Retype each entry exactly as written, and keep the pictures out of the copy.

'''

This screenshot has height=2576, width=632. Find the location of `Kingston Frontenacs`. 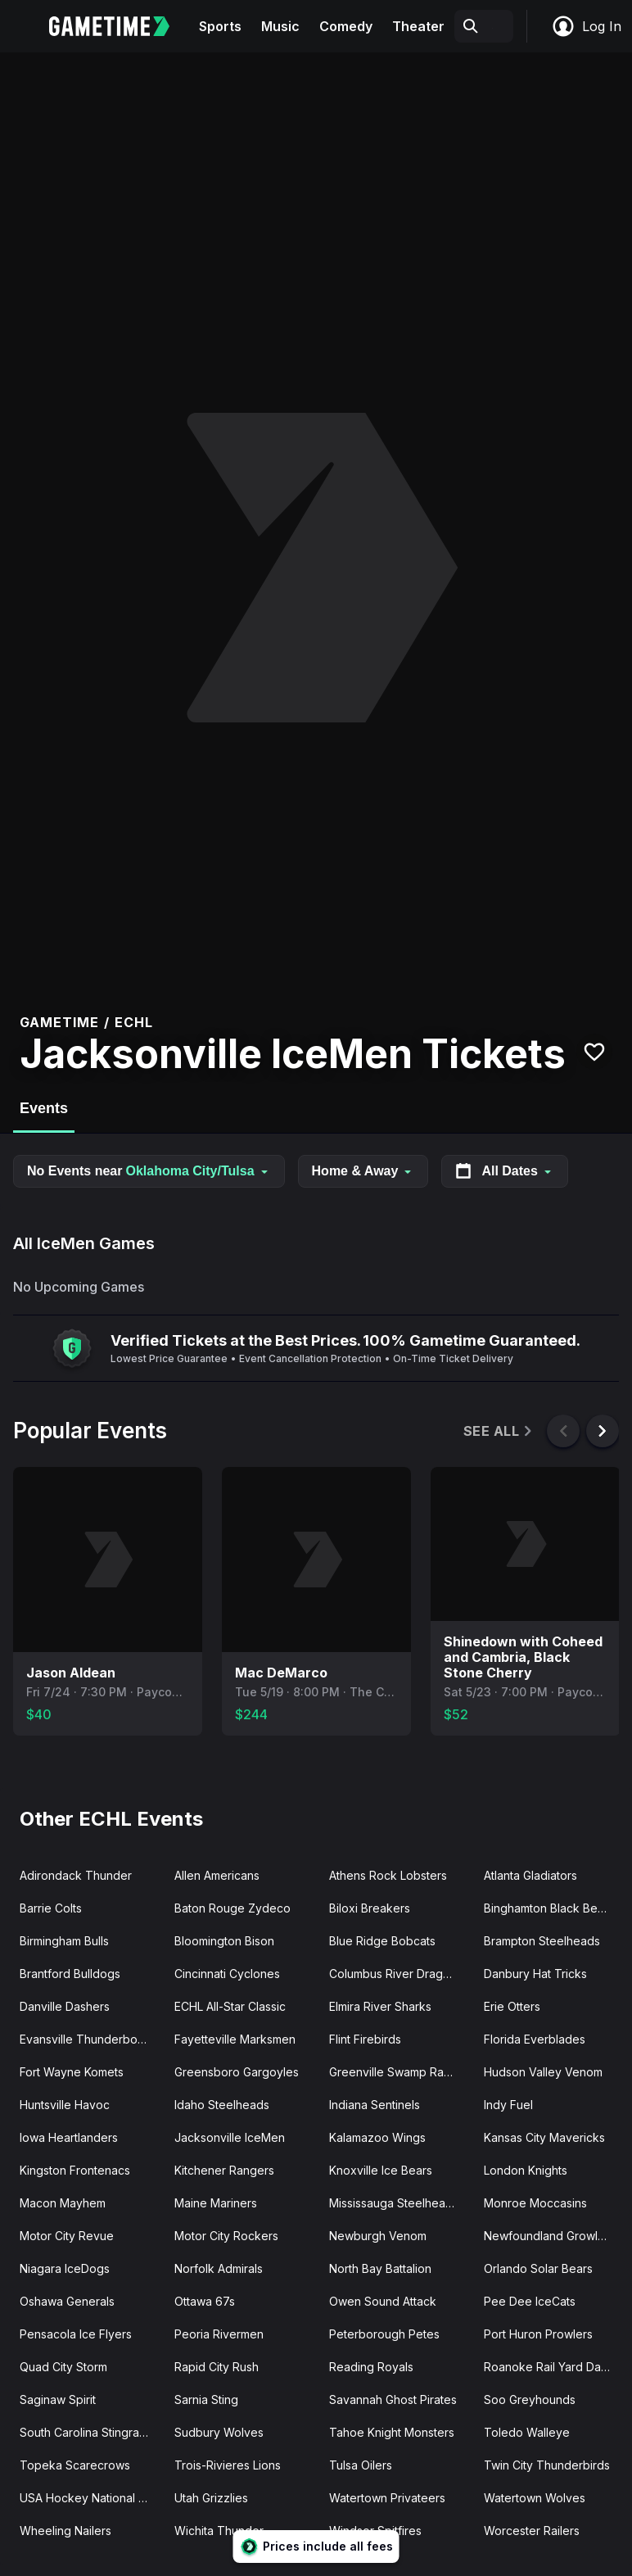

Kingston Frontenacs is located at coordinates (75, 2170).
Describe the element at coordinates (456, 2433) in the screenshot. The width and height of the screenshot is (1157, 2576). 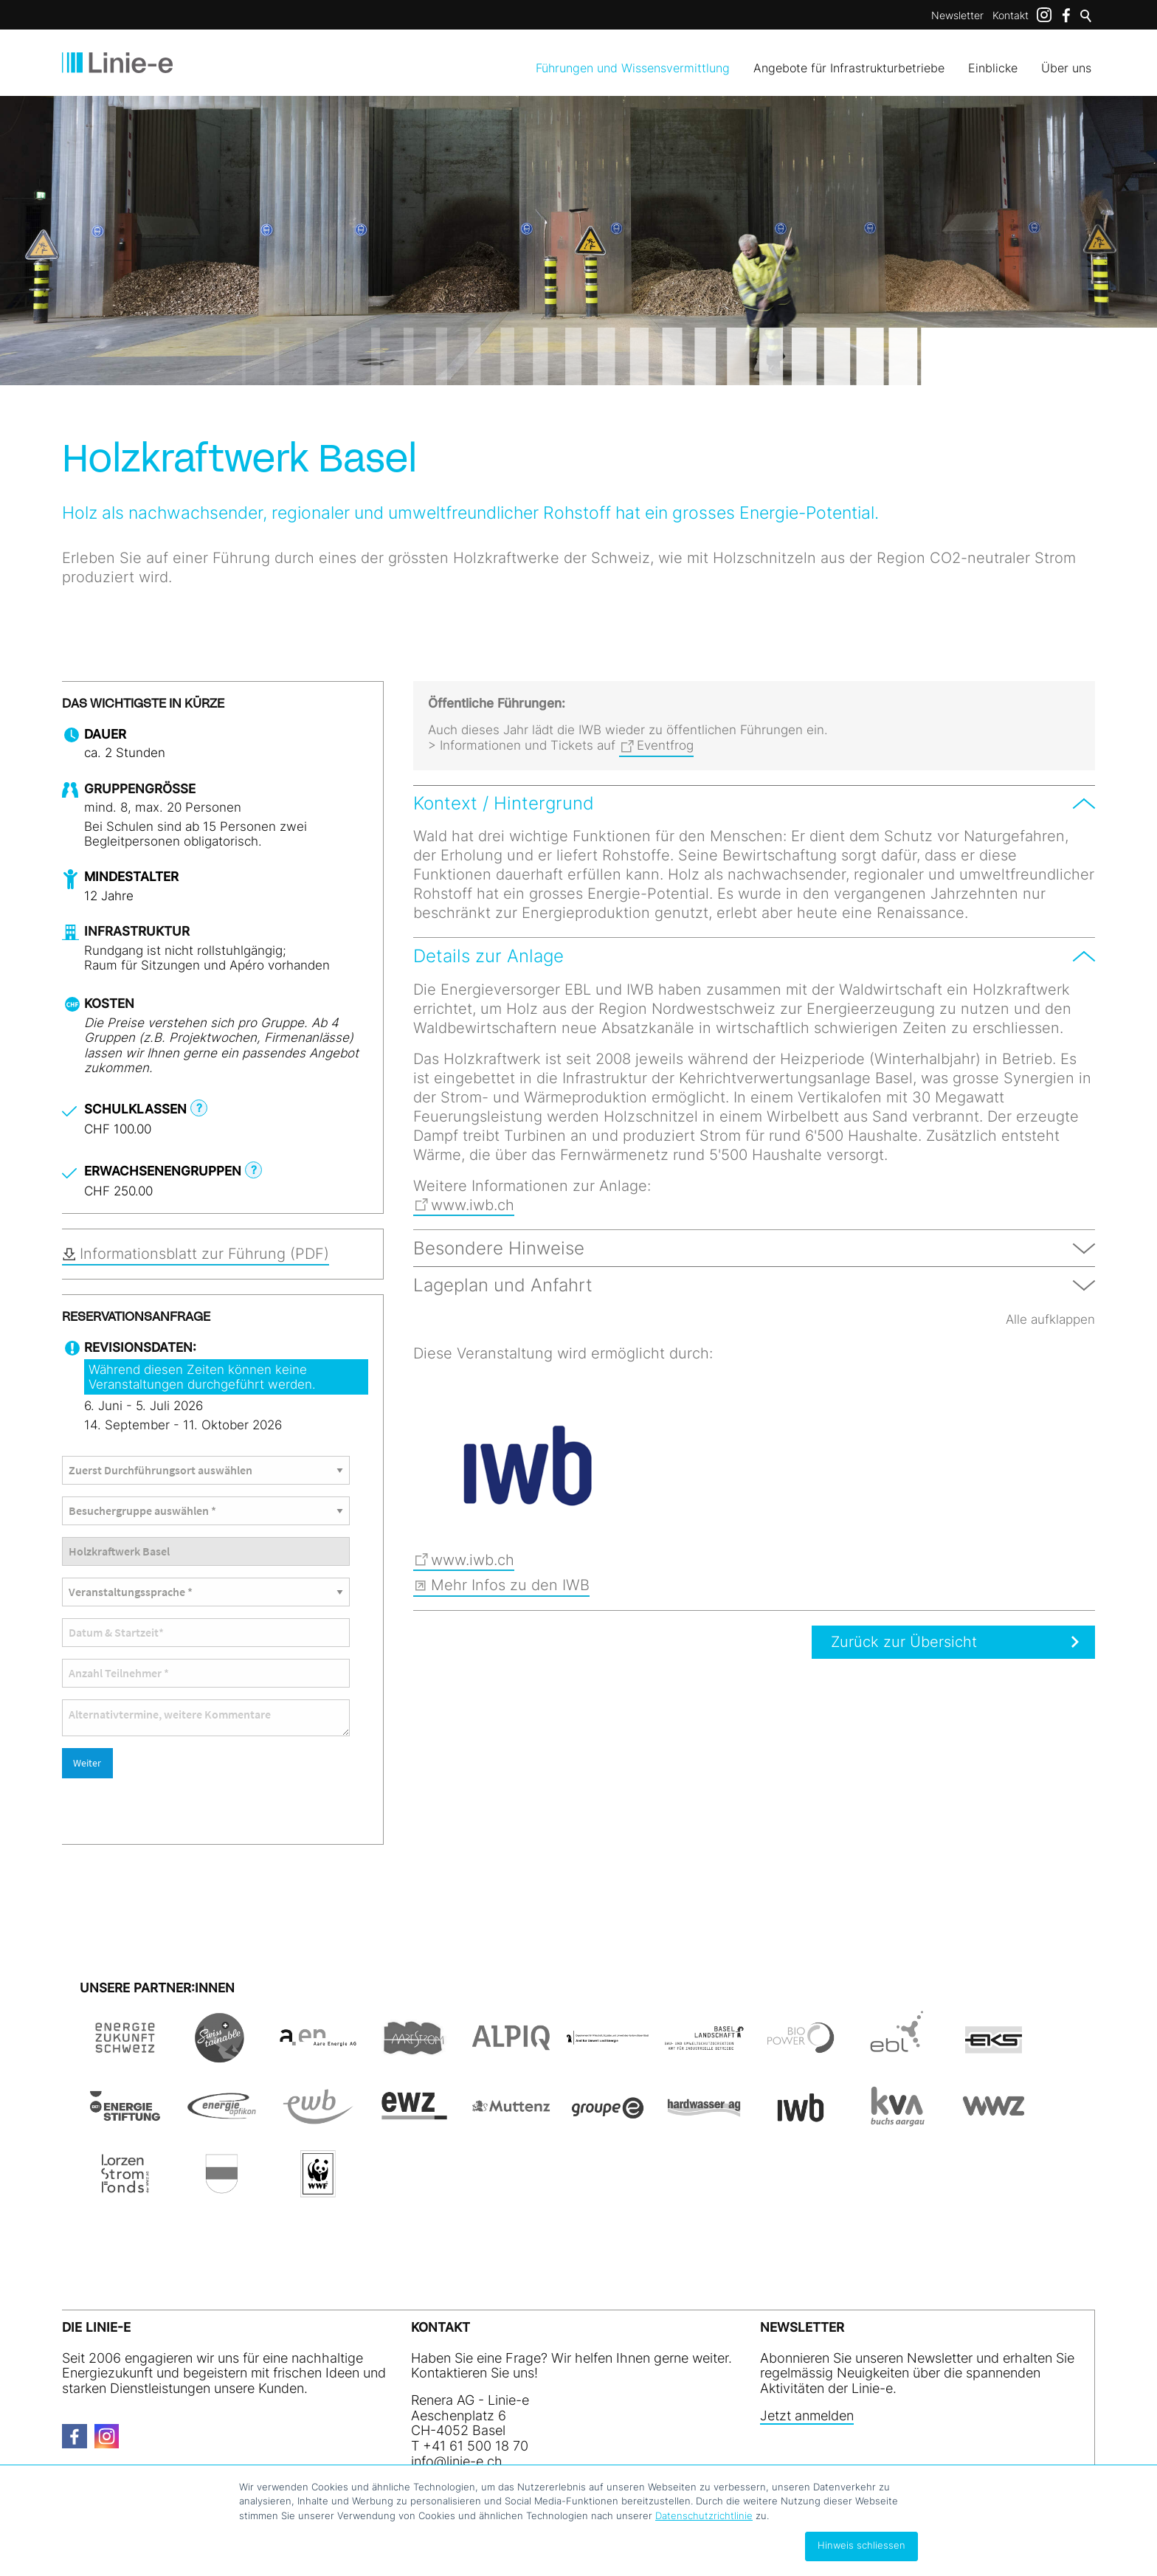
I see `nfln-ch` at that location.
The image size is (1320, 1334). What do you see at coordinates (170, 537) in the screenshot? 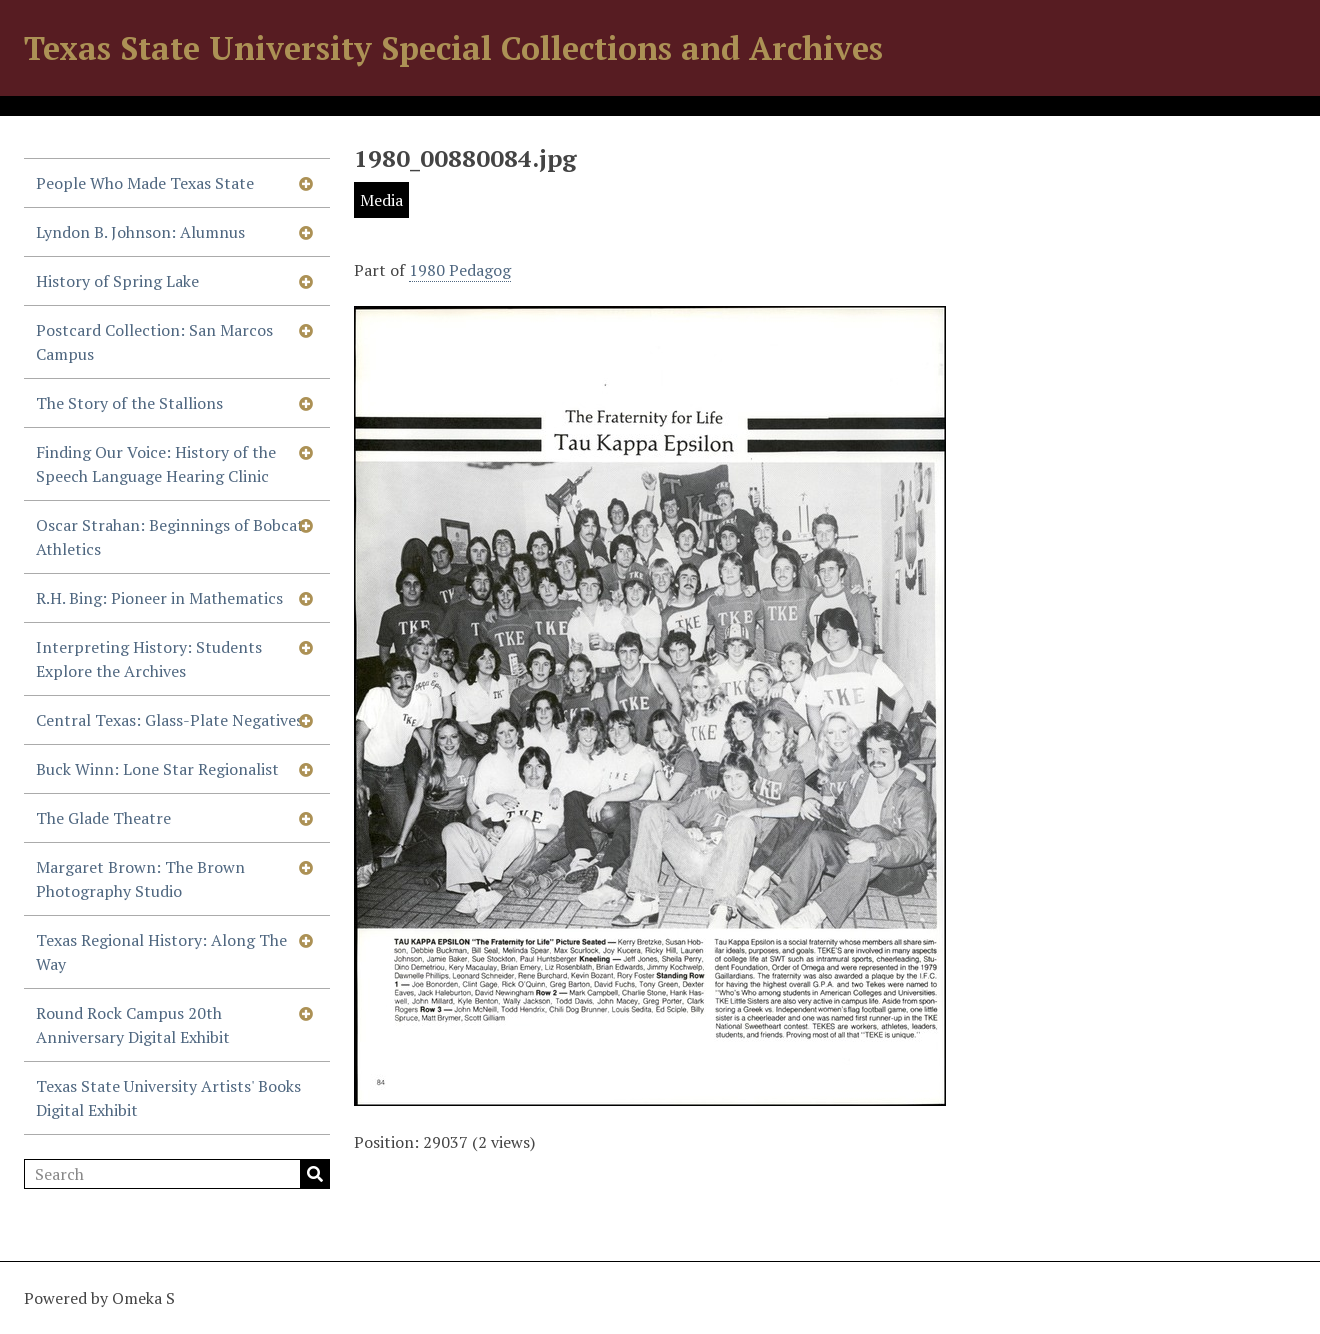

'''

▸ **EXPECTED ANSWER**:
This screenshot has height=2576, width=632. Find the location of `Kingston Frontenacs`. 

Kingston Frontenacs is located at coordinates (75, 2170).
Describe the element at coordinates (456, 2433) in the screenshot. The width and height of the screenshot is (1157, 2576). 
I see `nfln-ch` at that location.
The image size is (1320, 1334). What do you see at coordinates (170, 537) in the screenshot? 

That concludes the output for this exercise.